# What makes a decent and sturdy rack to support many tanks?



## Richbinduga (Apr 4, 2013)

I am thinking about breeding angelfish and shrimp. i want to know what i can use for racks that can support the weight. also, i dont want them to look too crappy, as my family will have to look at them. money is kind of an issue. im on a tighter budget. i'd rather put that money towards filtration, etc. and room is also a factor thats why i wanted racks so i could build up instead of out. let me know what you guys think


----------



## catfisherpro (Apr 5, 2013)

Sounds like ur gonna need steel. Angelfish need a large tank to breed in.as for building up dont sound all that safe but if u do have a decent wide base to prevent toppling over. 1in square pipe should work great with right amount bracing an good welding. Local scrap yard should have some cheap.Had a 120g sitting on a DIY stand


----------



## Richbinduga (Apr 4, 2013)

would any sort of steel racks from home depot or lowes work out?


----------



## catfisherpro (Apr 5, 2013)

Don't think they would but dont know what type of racks they have


----------



## Tolak (Mar 10, 2013)

If you want to save money go with wood, 2x4's & such. Being wood these can be as plain or as fancy as you like, the obvious first choice would be paint to match the decor of the area they will be going in. Another option is a bit of router work on the edges to make them look less like plain construction lumber. You could go as far as wrapping the sides in finished one side plywood & adding a bit of stock millwork for trim, but this will add to the cost.

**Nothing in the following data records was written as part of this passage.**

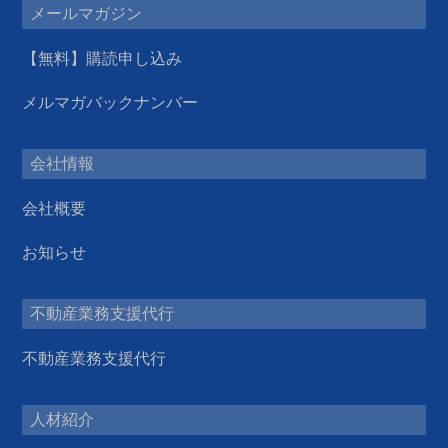
メールマガジン
【無料】購読申し込み
メルマガバックナンバー
会社情報
会社概要
お知らせ
不動産業務支援代行
不動産業務支援代行
人材紹介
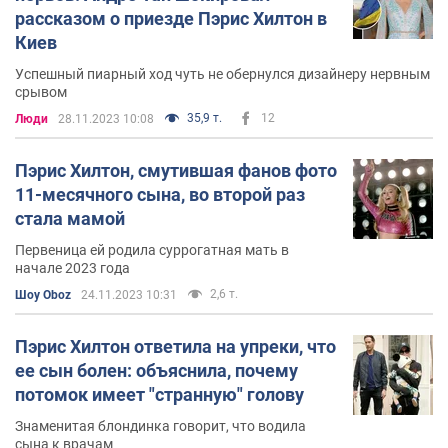
рассказом о приезде Пэрис Хилтон в
Киев
Успешный пиарный ход чуть не обернулся дизайнеру нервным
срывом
35,9 т.
12
Люди
28.11.2023 10:08
Пэрис Хилтон, смутившая фанов фото
11-месячного сына, во второй раз
стала мамой
Первеница ей родила суррогатная мать в
начале 2023 года
2,6 т.
Шоу Oboz
24.11.2023 10:31
Пэрис Хилтон ответила на упреки, что
ее сын болен: объяснила, почему
потомок имеет "странную" голову
Знаменитая блондинка говорит, что водила
сына к врачам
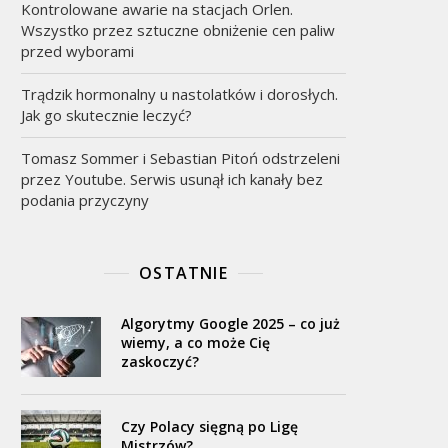
Kontrolowane awarie na stacjach Orlen.
Wszystko przez sztuczne obniżenie cen paliw
przed wyborami
Trądzik hormonalny u nastolatków i dorosłych.
Jak go skutecznie leczyć?
Tomasz Sommer i Sebastian Pitoń odstrzeleni
przez Youtube. Serwis usunął ich kanały bez
podania przyczyny
OSTATNIE
Algorytmy Google 2025 – co już
wiemy, a co może Cię
zaskoczyć?
Czy Polacy sięgną po Ligę
Mistrzów?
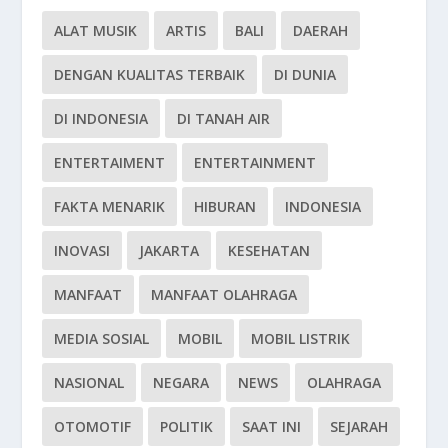
ALAT MUSIK
ARTIS
BALI
DAERAH
DENGAN KUALITAS TERBAIK
DI DUNIA
DI INDONESIA
DI TANAH AIR
ENTERTAIMENT
ENTERTAINMENT
FAKTA MENARIK
HIBURAN
INDONESIA
INOVASI
JAKARTA
KESEHATAN
MANFAAT
MANFAAT OLAHRAGA
MEDIA SOSIAL
MOBIL
MOBIL LISTRIK
NASIONAL
NEGARA
NEWS
OLAHRAGA
OTOMOTIF
POLITIK
SAAT INI
SEJARAH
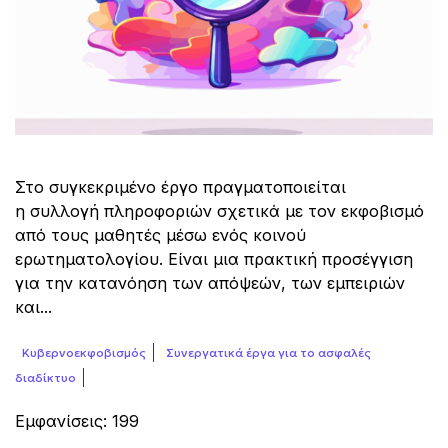
Στο συγκεκριμένο έργο πραγματοποιείται
η συλλογή πληροφοριών σχετικά με τον εκφοβισμό
από τους μαθητές μέσω ενός κοινού
ερωτηματολογίου. Είναι μια πρακτική προσέγγιση
για την κατανόηση των απόψεών, των εμπειριών
και...
Κυβερνοεκφοβισμός
Συνεργατικά έργα για το ασφαλές
διαδίκτυο
Εμφανίσεις: 199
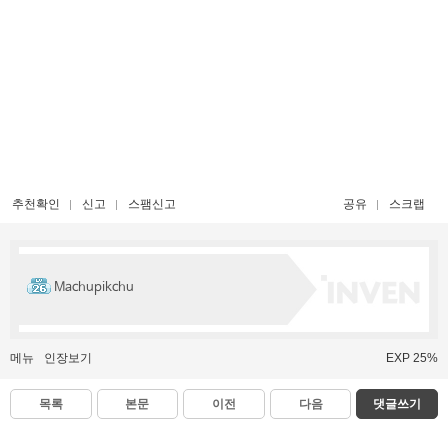
추천확인
신고
스팸신고
공유
스크랩
Machupikchu
메뉴
인장보기
EXP 25%
목록
본문
이전
다음
댓글쓰기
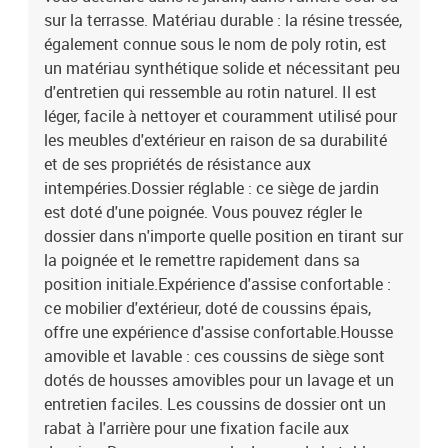
é)Dimensions du coussin de dossier : 66 x 48 x 11 cm (L x l x é)La
sur la terrasse. Matériau durable : la résine tressée,
livraison contient :1 x table de jardin6 x chaise de jardin
également connue sous le nom de poly rotin, est
inclinable6 x coussin de dossier6 x coussin de siège avec housse
un matériau synthétique solide et nécessitant peu
amovible et lavable
d'entretien qui ressemble au rotin naturel. Il est
léger, facile à nettoyer et couramment utilisé pour
les meubles d'extérieur en raison de sa durabilité
et de ses propriétés de résistance aux
intempéries.Dossier réglable : ce siège de jardin
est doté d'une poignée. Vous pouvez régler le
dossier dans n'importe quelle position en tirant sur
la poignée et le remettre rapidement dans sa
position initiale.Expérience d'assise confortable :
ce mobilier d'extérieur, doté de coussins épais,
offre une expérience d'assise confortable.Housse
amovible et lavable : ces coussins de siège sont
dotés de housses amovibles pour un lavage et un
entretien faciles. Les coussins de dossier ont un
rabat à l'arrière pour une fixation facile aux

I've got tanks stacked on racks, fishroom oriented towards angel breeding, plain 2x4's since they have their own room in the basement. Wood is plenty strong, these racks have been going for years, 10's, 29's, 40b's & such. Another option is gorilla racks, common among fishroom folks, a bit more costly & industrial looking, but they work well.


----------



## Richbinduga (Apr 4, 2013)

Gorilla racks look kind of cool actually. How strong are they?


----------



## coralbandit (Jul 29, 2012)

Gorilla Rack, a Division of Rapid Rack Industries, Inc. - Gorilla Rack, a Division of Rapid Rack Industries, Inc.
The site says the "boss" and the "brute" hold 2200 lbs. per shelf!


----------



## Tolak (Mar 10, 2013)

500-700 pounds per shelf with the standard capacity units, depending on length. I know people who put 30's & 40's on them without a problem, I would suggest securely anchoring them to a wall though.


----------



## Richbinduga (Apr 4, 2013)

Yeah they seem pretty b.a. How do you anchor them to a wall?


----------